In the first round, teams have 10 minutes to make their picks (they then get 7 minutes in round 2, 5 minutes in rounds 3-6, and 4 minutes in round 7). This means that the team who picks last has the most time to think about their picks – of course, most of the “picking” is done well before the draft.
Club managers think long and hard about the rookies they’re going to draft, so you’d best believe they have lists of the players they want in the first round, and alternative picks if they can’t get those players.
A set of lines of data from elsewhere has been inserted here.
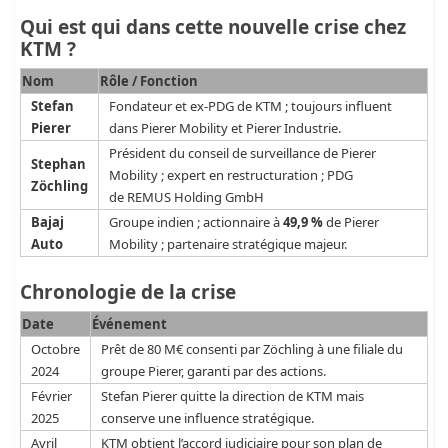
Qui est qui dans cette nouvelle crise chez
KTM ?
Nom
Rôle / Fonction
Stefan
Fondateur et ex-PDG de KTM ; toujours influent
Pierer
dans Pierer Mobility et Pierer Industrie.
Président du conseil de surveillance de Pierer
Stephan
Mobility ; expert en restructuration ; PDG
Zöchling
de REMUS Holding GmbH
Bajaj
Groupe indien ; actionnaire à
49,9 %
de Pierer
Auto
Mobility ; partenaire stratégique majeur.
Chronologie de la crise
Date
Événement
Octobre
Prêt de 80 M€ consenti par Zöchling à une filiale du
2024
groupe Pierer, garanti par des actions.
Février
Stefan Pierer quitte la direction de KTM mais
2025
conserve une influence stratégique.
Avril
KTM obtient l’accord judiciaire pour son plan de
In other words, while they only have 10 minutes to make their pick, there’s a lot of prepwork that gets done long before the draft.
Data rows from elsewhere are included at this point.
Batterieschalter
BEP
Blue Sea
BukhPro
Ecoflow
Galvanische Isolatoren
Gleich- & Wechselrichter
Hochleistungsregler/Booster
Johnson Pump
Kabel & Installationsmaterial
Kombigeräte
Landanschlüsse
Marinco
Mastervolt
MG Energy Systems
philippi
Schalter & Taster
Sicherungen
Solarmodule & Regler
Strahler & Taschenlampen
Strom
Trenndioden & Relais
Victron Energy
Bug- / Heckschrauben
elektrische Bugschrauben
How Much the 2020 NFL First Round Picks Will Get Paid
Without further ado, here’s the list of the 32 players drafted in round one of the 2020 season, the value of their total contracts, and their signing bonuses.
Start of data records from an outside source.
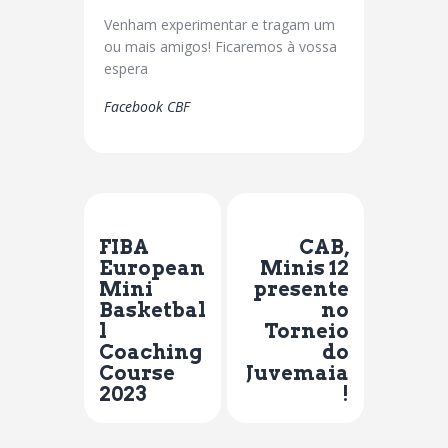
Venham experimentar e tragam um
ou mais amigos! Ficaremos à vossa
espera
Facebook CBF
Previous Post
Next Post
FIBA
CAB,
European
Minis 12
Mini
presente
Basketbal
no
l
Torneio
Coaching
do
Course
Juvemaia
2023
!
|Pick # (Team)||Player||Total contract value||Signing bonus|
|1 (CIN)||Joe Burrow|
|2 (WAS)||Chase Young||$34,563,594||$22,697,160|
|3 (DET)||Jeff Okudah||$33,528,544||$21,944,396|
|4 (NYG)||Andrew Thomas||$32,345,588||$21,084,064|
|5 (MIA)||Tua Tagovailoa||$30,275,438||$19,578,500|
|6 (LAC)||Justin Herbert||$26,578,755||$16,890,004|
|7 (CAR)||Derrick Brown||$23,621,405||$14,739,203|
|8 (ARI)||Isaiah Simmons||$20,664,055||$12,588,404|
|9 (JAC)||C.J. Henderson||$20,516,020||$12,480,744|
|10 (CLE)||Jedrick Wills Jr.||$19,702,914||$11,889,390|
|11 (NYJ)||Mekhi Becton||$18,446,048||$10,975,308|
|12 (LV)||Henry Ruggs III||$16,671,626||$9,684,820|
|13 (TB)||Tristan Wirfs||$16,228,026||$9,362,200|
|14 (SF)||Javon Kinlaw||$15,488,692||$8,824,504|
|15 (DEN)||Jerry Jeudy||$15,192,974||$8,609,436|
|16 (ATL)||A.J. Terrell||$14,305,748||$7,964,180|
|17 (DAL)||CeeDee Lamb||$14,010,012||$7,749,100|
|18 (MIA)||Austin Jackson||$13,640,342||$7,480,252|
|19 (LV)||Damon Arnette||$13,418,540||$7,318,940|
|20 (JAC)||K’Lavon Chaisson||$13,344,613||$7,265,172|
|21 (PHI)||Jalen Reagor||$13,270,676||$7,211,400|
|22 (MIN)||Justin Jefferson||$13,122,805||$7,103,856|
|23 (LAC)||Kenneth Murray Jr.||$12,974,941||$6,996,320|
|24 (NO)||Cesar Ruiz||$12,679,205||$6,781,240|
|25 (SF)||Brandon Aiyuk||$12,531,342||$6,673,704|
|26 (GB)||Jordan Love||$12,383,451||$6,566,148|
|27 (SEA)||Jordyn Brooks||$12,235,607||$6,458,624|
|28 (BAL)||Patrick Queen||$12,161,671||$6,404,852|
|29 (TEN)||Isaiah Wilson||$11,568,389||$5,973,376|
|30 (MIA)||Noah Igbinoghene||$11,254,210||$5,744,880|
|31 (MIN)||Jeff Gladney||$10,991,030||$5,553,476|
|32 (KC)||Clyde Edwards-Helaire||$10,821,570||$5,430,232|
As you can see, many of the things we’ve discussed pop up in these contracts – mainly, the large signing bonus in order to incentivize players to join with guaranteed funds. Of course, in many of these contracts most of their salary will be guaranteed, but who doesn’t want a $23 million dollar check just for signing on the dotted line? I know it would be hard for me to turn down. With that, you know just about everything you need to when it comes to rookie contracts and why the salary of first round NFL picks has gone down so much since 2010. We will, of course, expect to see the size of these salaries increase as the salary cap for each team increases – what keeps the players and club owners happy is that these rookie salaries will always be a fixed portion of the team cap, so they shouldn’t balloon out of control.